Ao usar o termo “burla”, o ministro, na verdade, acusa as estatais de procedimentos deliberadamente contrários à lei e, portanto, merecedores de sanções contra seus gestores. Contudo, ao contrário disso, o que se vê é uma ação orquestrada para perpetuar a ilegalidade, agora com a desculpa, oferecida pelo governo federal, de que é necessário suspender os concursos e a contratação de concursados, como parte dos cortes de R$ 50 bilhões do orçamento federal.
O que vem por aí, de acordo com o G1, é um decreto do governo federal para regulamentar a terceirização de mão de obra nas empresas estatais, segundo informou ao portal o diretor do Departamento de Coordenação e Governança das Empresas Estatais (Dest) do Ministério do Planejamento, Sérgio Silva. O decreto ainda não tem data certa para sair, mas deve ser publicado “brevemente”, acrescenta ele.

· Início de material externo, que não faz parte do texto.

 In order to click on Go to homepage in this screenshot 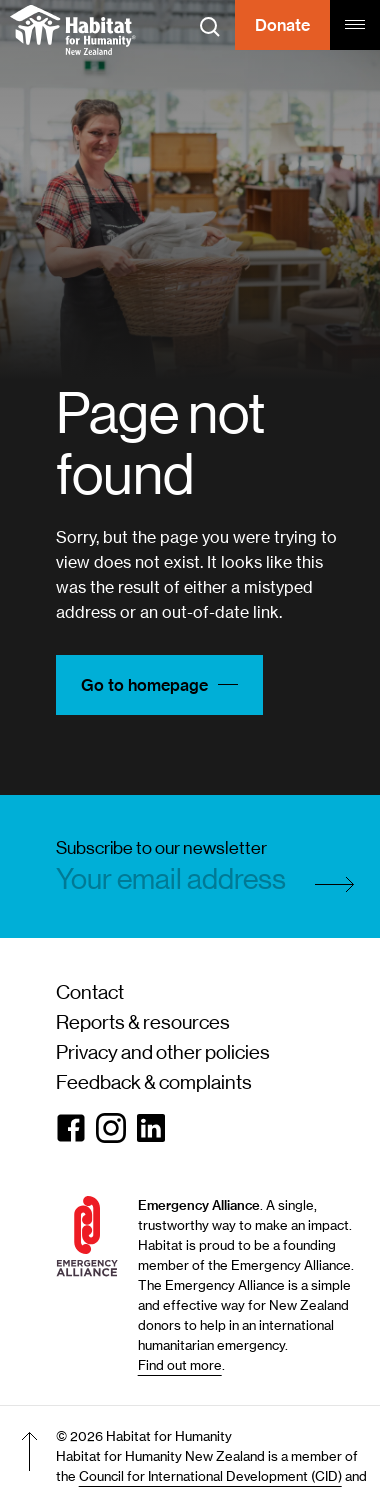 , I will do `click(159, 685)`.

Tudo indica que o governo vai consolidar a aberração constatada pelo TCU na auditoria promovida em apenas quatro das 130 estatais do país. Imagine o que seria descoberto nas outras 126, caso o TCU pudesse auditar todas elas para “avaliar eventual descumprimento da Constituição Federal”, segundo a qual “não podem ser terceirizadas as atividades-fim, funções relacionadas diretamente à atuação da empresa”, como explicou o ministro Augusto Nardes.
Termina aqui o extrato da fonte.